Читать «Пушкин – Тайная любовь» онлайн - страница 17
Людмила Сидорова
Быть может, новая фрейлина Саблукова через год придворной службы была у императрицы уже на хорошем счету – оправдала ручательство за нее старшей сестры? Да и саму Екатерину, прибегавшую во дворец в гости к своей тетушке-фрейлине, государыня имела возможность видеть не однажды. «Стать» же у племянницы Софьи Александровны была такая, что о ней молодой барышне своей будущей августейшей работодательнице и рассказывать-то неловко. Здорова. Не полная сирота. Не богата, но и не нищенка. А что в отсутствие для нее, бесприданницы, принца на белом коне мечтает не о семье, а о занятиях живописью, – это в те правильные времена способно было оставить в недоумении и заподозрить в неискренности любого. Не случайно ведь Елизавета Алексеевна при официальном представлении пожелала давно, видимо, нравившейся ей смущенной ее расспросами Бакуниной: «Прошу вас об одном, будьте чистосердечны». Вскоре, впрочем, женщины подружились. И толковая, ко всем доброжелательная, умеющая найти подход к каждой из разных девушек маленького фрейлинского коллектива Екатерина стала любимицей, правой рукой императрицы.
Словом «фрейлина», которое Пушкин маскирует в штриховке профиля Бакуниной, он как бы констатирует факт уже состоявшегося определения Екатерины в свиту. Но значит ли это, что во время его близкого с этой девушкой общения идет май, по крайней мере, уже следующего – 1818 года? Вряд ли. Он называет Катерину фрейлиной, потому что рисует ее профиль еще позднее – когда осмысливает всю сюитную «петлю» событий своей молодости, череда которых закончилась его высылкой на юг и связью с будущими революционерами.
Так, кстати, делают, вспоминая Екатерину, и его одноклассники. «Первую платоническую, истинно пиитическую любовь возбудила в Пушкине сестра одного из лицейских товарищей его (фрейлина К.П. Бакунина). Она часто навещала брата своего и всегда приезжала на лицейские балы. Прелестное лицо ее, дивный стан и очаровательное обращение производили всеобщий восторг во всей лицейской молодежи», – пишет Сергей Комовский, хоть и прекрасно знает, что в их с Пушкиным лицейские годы Екатерина фрейлиной еще не была.
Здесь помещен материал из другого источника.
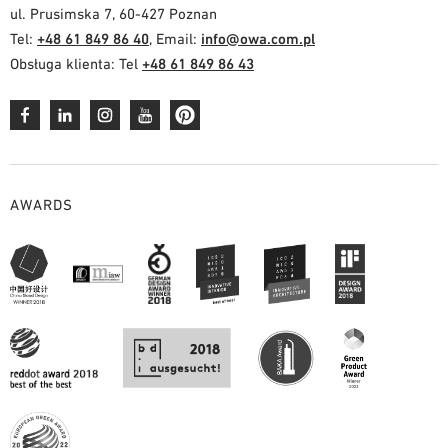
ul. Prusimska 7, 60-427 Poznan
Tel:
+48 61 849 86 40
, Email:
info@owa.com.pl
Obsługa klienta: Tel
+48 61 849 86 43
AWARDS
Если в своей «сердечной» сюите поэт осознает, что попался в «петлю», то это лишний раз подтверждает, что во время ее рисования идет примерно 1827 год. Вернувшись из ссылки, он готовит свою поэму «Руслан и Людмила» ко второму изданию. Попутно вспоминает – вновь переживает свою юность, во многих важных для него моментах зафиксированную в отступлениях поэмы. И старается посредством графики и карандашных записей в междустрочье и на свободном пространстве у рисунков в черновиках вкратце воссоздать, пока не забыл, в важнейших деталях свой личный дневник, который сжег в Михайловском в 1826 году из опасений навредить друзьям-декабристам.
Если заняться подробным изучением пушкинского пенькового донжуанского «галстука», то непременно обнаружится, что со всеми изображенными в нем женщинами поэт имел-таки самые близкие отношения. Да иные он просто не считал достойными быть зафиксированными в анналах своей памяти! В его сюиты ни одна женщина не попала просто так – как теперь говорят, за красивые глазки. А потому при знакомстве с листом 50 Лицейской тетради приходится верить фактографическому признанию Пушкина в том, что не без взаимности он был интимно близок и с княгиней Авдотьей Голицыной, и с графиней Натальей Кочубей (вероятно, уже в бытность ее Строгановой). Ведь лица этих своих пассий он подчеркнуто развернул к нам на три четверти – до почти полных анфасов.